Aspidistra: What happened to Norbert?

Mr. Vernon: Oh, he's upstairs, in the corridor, between the Chinese doll and that big wax pineapple.

Paul: The stuffed bear?

Mr. Vernon: Edith had such talent as a taxidermist. Watching her was like watching Mozart compose a string quintet.

Vanessa: Why are you alive?

Mr. Vernon: Ah that, well, I should explain. Please, sit. Coffee?
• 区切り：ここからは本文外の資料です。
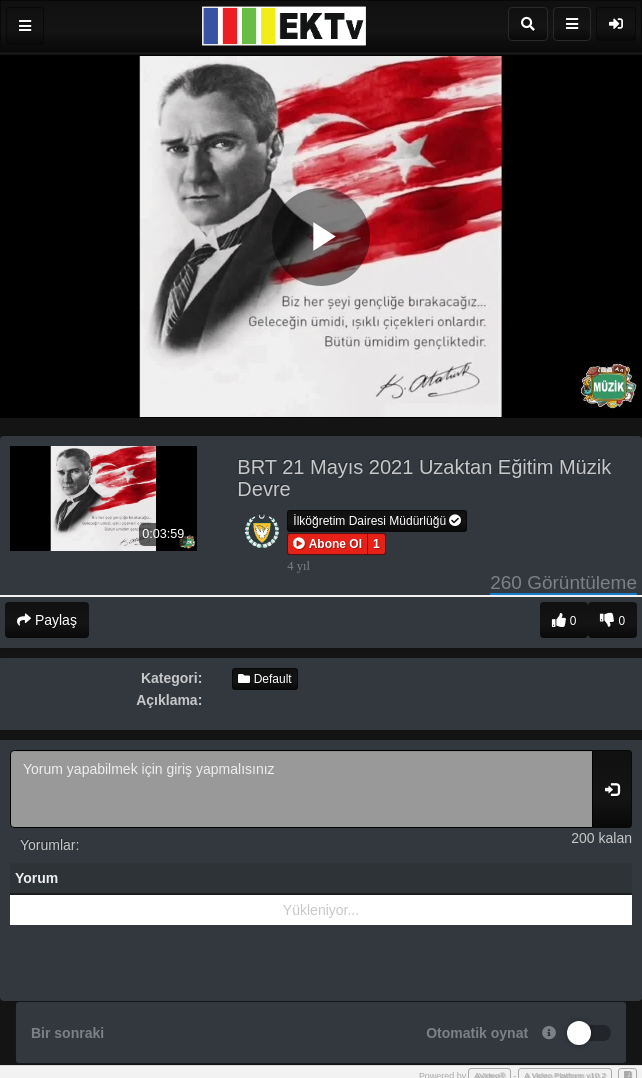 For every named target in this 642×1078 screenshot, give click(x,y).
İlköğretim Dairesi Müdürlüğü (377, 521)
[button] (327, 544)
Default (264, 679)
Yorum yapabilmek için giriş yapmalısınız (301, 789)
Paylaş (47, 620) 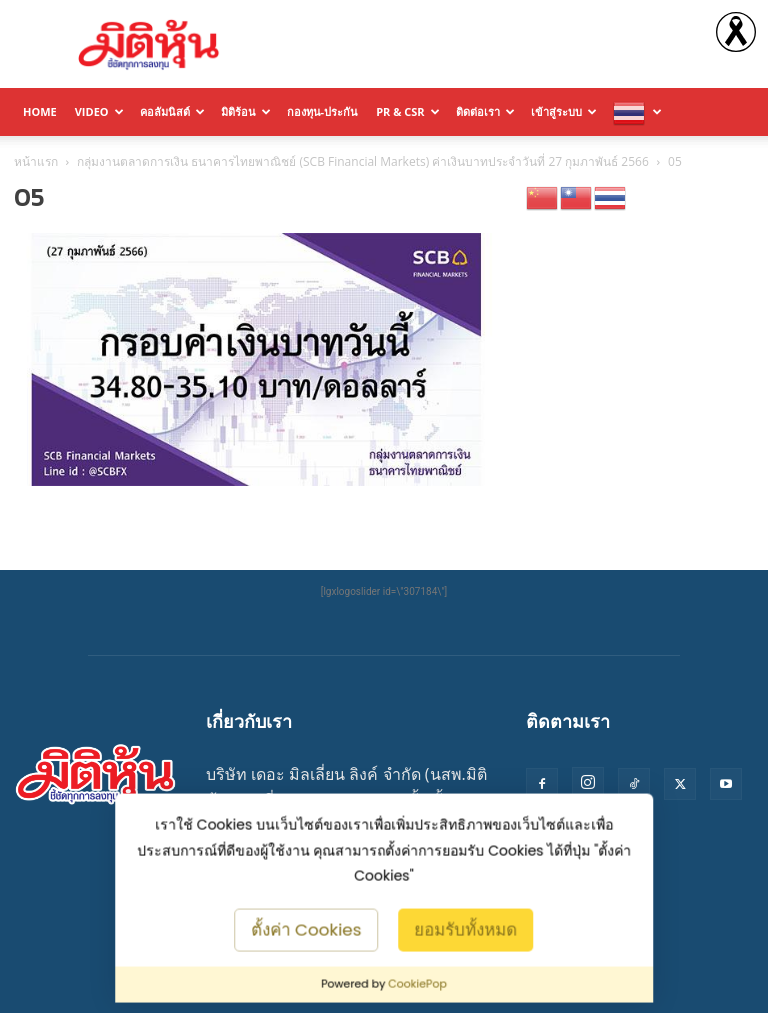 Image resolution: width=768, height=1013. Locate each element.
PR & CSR (407, 111)
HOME (40, 111)
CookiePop (417, 984)
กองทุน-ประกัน (323, 111)
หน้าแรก (36, 161)
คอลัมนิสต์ (172, 111)
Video (99, 111)
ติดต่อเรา (485, 111)
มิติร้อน (246, 111)
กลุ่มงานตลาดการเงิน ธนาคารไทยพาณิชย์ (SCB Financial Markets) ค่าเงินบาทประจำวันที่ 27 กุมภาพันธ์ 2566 (363, 161)
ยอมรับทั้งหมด (465, 929)
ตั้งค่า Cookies (307, 929)
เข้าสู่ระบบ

Yukon Blend, I hope you don't mind. I was pressed for time. Brioche? Good, now we're settled, I will explain.

Raymond Brown is a freelance writer from the U.K., currently living in downtown Tokyo, where he pursues his passion for bonsai.



バネッサ:そんな。パパは死んだはずよ。

ミスター・バーノン:長い間行方不明になっていた父親に対してそんな歓迎はないだろう。

バネッサ:だって…。

父:紆余曲折があってね。

ポール:お取り込み中すみませんが、外に小人の殺人鬼がいるんですがね…。

父:心配いりませんよ、ピーターセンさん。あれはネビルです。ノーバートが昔、熱を上げていた男ですよ。いや、ノーバートとはミスター・ポンフリーのことです。かわいそうに、ネビルはイーデスに何年もの間、地下に閉じ込められていました。退屈しのぎと言ったら、あのハムスター用の巨大車輪ぐらいのもので。あんな状況ではちょっぴり凶暴になっても無理はない。夫人を殺したいと思うのも理の当然。恋人の頭の形をしたマフィンを食わされていたんですからね。

ポール:あのマフィンはネビル用だったのか。

父:でなきゃ、あんなにいくつも焼くわけがないでしょう。まさか、お客のためだとでも? 客とはね…。

アスピディストラ:ノーバートはどうしたの?

父:2階の廊下にいるよ。中国人形と、蝋でできた巨大なパイナップルの間に。

ポール:あの剥製の熊がそうなのか?

父:イーデスの剥製技術は素晴らしいからね。その手さばきは、モーツアルトが弦楽五重奏を作曲するのを見ているかのようだった。

バネッサ:それよりどうして生きてるの?

父:そう、説明がいるね。座ってくれ。コーヒーはどうだ? ユーコンブレンドで構わないかな。時間がなくてね。ブリオッシュは? よし、みんな座ったね。では、説明するとしよう。